Dom między dębami

i

Autor: dom_miedzy_debami/Instagram/Screen To był dom w ruinie na Podkarpaciu. Dzięki aktualnej właścicielce zyskuje drugie życie.

Ciekawostki

To był dom w ruinie na Podkarpaciu. Dzięki aktualnej właścicielce zyskuje drugie życie. "Nie bójcie się marzyć!"

2025-05-20 13:36

Historia tego domu to niezwykła opowieść o determinacji, miłości do tradycji i sile marzeń. To również dowód na to, że nawet najbardziej zrujnowane miejsce może stać się przytulnym domem, jeśli tylko włoży się w nie serce i pracę. W tej historii chcieć, to naprawdę móc.

Dom między dębami. Jego historia zaskakuje 

Ten dom odziedziczyła po pradziadkach. Tam gdzie inni widzieliby jedynie ruderę nie do odratowania, ona zobaczyła miejsce, w które warto zainwestować. Czas, pieniądze, ale także całe swoje życie. Zdecydowała się zrobić coś, czego mało kto miałby odwagę się podjąć. 

Kiedy pierwszy raz pojawiłam się przy tym domu nie przeszło mi nawet przez myśl, że za rok będzie wyglądało to wszystko tak jak teraz. Mało tego, nie myślałam nigdy, że moja noga kiedykolwiek przekroczy próg „chałupki”, bo mimo, że wiedziałam o jej istnieniu to do zeszłego roku jeszcze do końca nie wiedziałam gdzie ona w ogóle jest - pisała autorka profilu "Dom Między Dębami" rok po rozpoczęciu remontu. 

Dom nie był zamieszkały przez 40 lat. Jak przyznaje jego właścicielka, gdy pierwszy raz go zobaczyła, po prostu zaniemówiła. I to na pewno nie z powodu pozytywnych wrażeń. - Jedni pukali się w głowę słysząc, że próbujemy dom ratować, a inni, tak jak my, zobaczyli w tej ruinie jeszcze wtedy słabo przebijający się między gruzami potencjał - podkreśla na Instagramie. 

Jak przyznaje, pracy było i cały czas jest dużo. Czasami nie miała już na nic siły, ale w chwilach zwątpienia stara się przypominać o potencjale, jaki w tym domu zobaczyła. - Każda mała rzecz, nawet wyciętych kilka krzaków, wywołuje uśmiech jak zabawka z kinder niespodzianki, której brakowało do uzbierania całej kolekcji – zaznaczała jakiś czas temu.

Wyjątkowa przemiana domu, który był ruiną 

- Chciałabym się pochwalić, że oficjalnie mamy już na górze całą podłogę - napisała autorka profilu w marcu. I rzeczywiście porównując zdjęcia z początku tej wielkiej akcji do aktualnych, można się mocno zdziwić. Nie można za to wyjść z podziwu, że tak dużo pracy udało się wykonać. 

4 lata - prawie dokładnie taka jest różnica jest między pierwszym i ostatnim zdjęciem w rolce. Czasami sobie myślę, że w 4 lata można zrobić dużo więcej. A potem oglądam zdjęcia z samego początku i myślę sobie „łał, zrobiliśmy to wszystko praktycznie sami w tylko 4 lata. 4 lata zarywania weekendów, wolnych popołudni, kombinowania, planowania, świętowania małych sukcesów i wkurzania się, że nie poszło tak jak chcieliśmy - czytamy. 

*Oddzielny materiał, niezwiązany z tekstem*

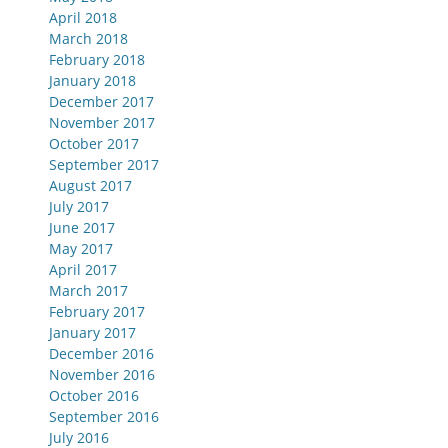
April 2018
March 2018
February 2018
January 2018
December 2017
November 2017
October 2017
September 2017
August 2017
July 2017
June 2017
May 2017
April 2017
March 2017
February 2017
January 2017
December 2016
November 2016
October 2016
September 2016
July 2016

Powyższy opis odnosi się do opublikowanej w marcu rolki, w której autorka prezentuje zdjęcia domu, z których widzimy dokładnie jak zmieniał się na przestrzeni 4 lat. 

Można śmiało stwierdzić, że to nie jest i nigdy nie był zwykły dom. To miejsce pełne historii, a za najnowszą historię i ponowne wskrzeszenie obiektu do życia odpowiada już jego aktualna właścicielka. Na Instagramie, na profilu "Dom Między Dębami" możemy regularnie śledzić postęp prac i proces wyjątkowej przemiany. Warto, bo te zdjęcia, ale także całą tę historię, ogląda się z wielką przyjemnością i podziwem.